L’analyse des agendas de Matignon, complétée par des témoignages de membres des cabinets ministériels, sous plusieurs Premiers ministres, donne des indications, non seulement sur les horaires de travail dans cette institution, mais aussi sur la série des tâches imparties par ce poste : entrevues, entretiens, réceptions, rendez-vous (qui paradoxalement diminuent quand on passe de Matignon à l’Élysée, comme le montre les deux agendas de Georges Pompidou), rythme de travail... entre maximisation du temps et gestion d’un temps informel. L'auteur fait également remarquer que la maximisation du temps n’est pas son optimisation. À Matignon, on vit aussi dans l’urgence et l’imprévisibilité.

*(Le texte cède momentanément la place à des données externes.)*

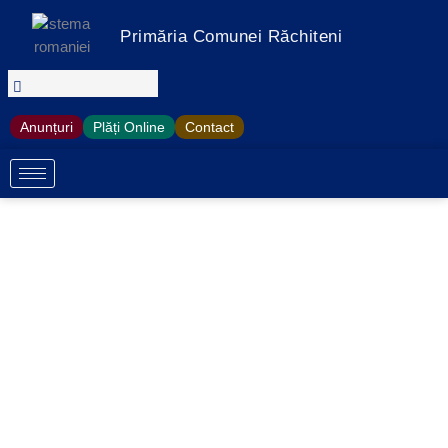
Treci
la
Primăria Comunei Răchiteni
conținut
Anunțuri
Plăți Online
Contact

Ce qui est le plus intéressant dans cet examen, ce sont aussi les stratégies autour du temps que s’imposent ceux qui entourent les Premiers ministres, soit qu’ils en soient collaborateurs, soit qu’ils veuillent en obtenir quelque chose, quand ce n’est pas obtenir le poste. La distorsion des temps autour de Matignon devient un révélateur : le temps de Matignon n’est pas le même que celui de l’administration, qui n’est pas non plus le même que celui des médias qui attendent des informations. Si donc le contrôle de l’agenda du Premier ministre est central pour le pouvoir, assorti de filtrages et de protections diverses à l’endroit des « importuns », les rapports entre les différents temps s’organisant autour de lui sont tout autant décisifs. Il convient aussi de savoir donner de son temps pour telle ou telle cause, et donc de bouleverser les emplois du temps, comme il convient de suspendre telle ou telle activité pour un temps de ressourcement.

 

D’autres analyses dévoilent des perspectives qui intéresseront non seulement les sociologues, mais aussi les citoyennes et citoyens qui souhaitent porter un regard sur des dimensions peu connues ou étudiées des activités humaines. Ce qui devient ainsi un véritable objet d’analyse, ce sont les catégories de perception du temps, d’organisation des activités par la répartition des temps, et les mobilisations autour de temporalités qui ne sont pas homogènes, mais qu’il faut savoir organiser ou rencontrer pour avoir du poids sur les mouvements internes à telle ou telle société. Un regard jeté sur les discussions entre les autorités pour fixer les dates de vacances en rend fort bien compte : organiser les vacances, c’est d’une manière ou d’une autre, laisser les enfants distendre le temps, et donc obliger les parents à se réorganiser. Ce n’est évidemment qu’un exemple prouvant que la gestion sociale des temps est un véritable acte politique.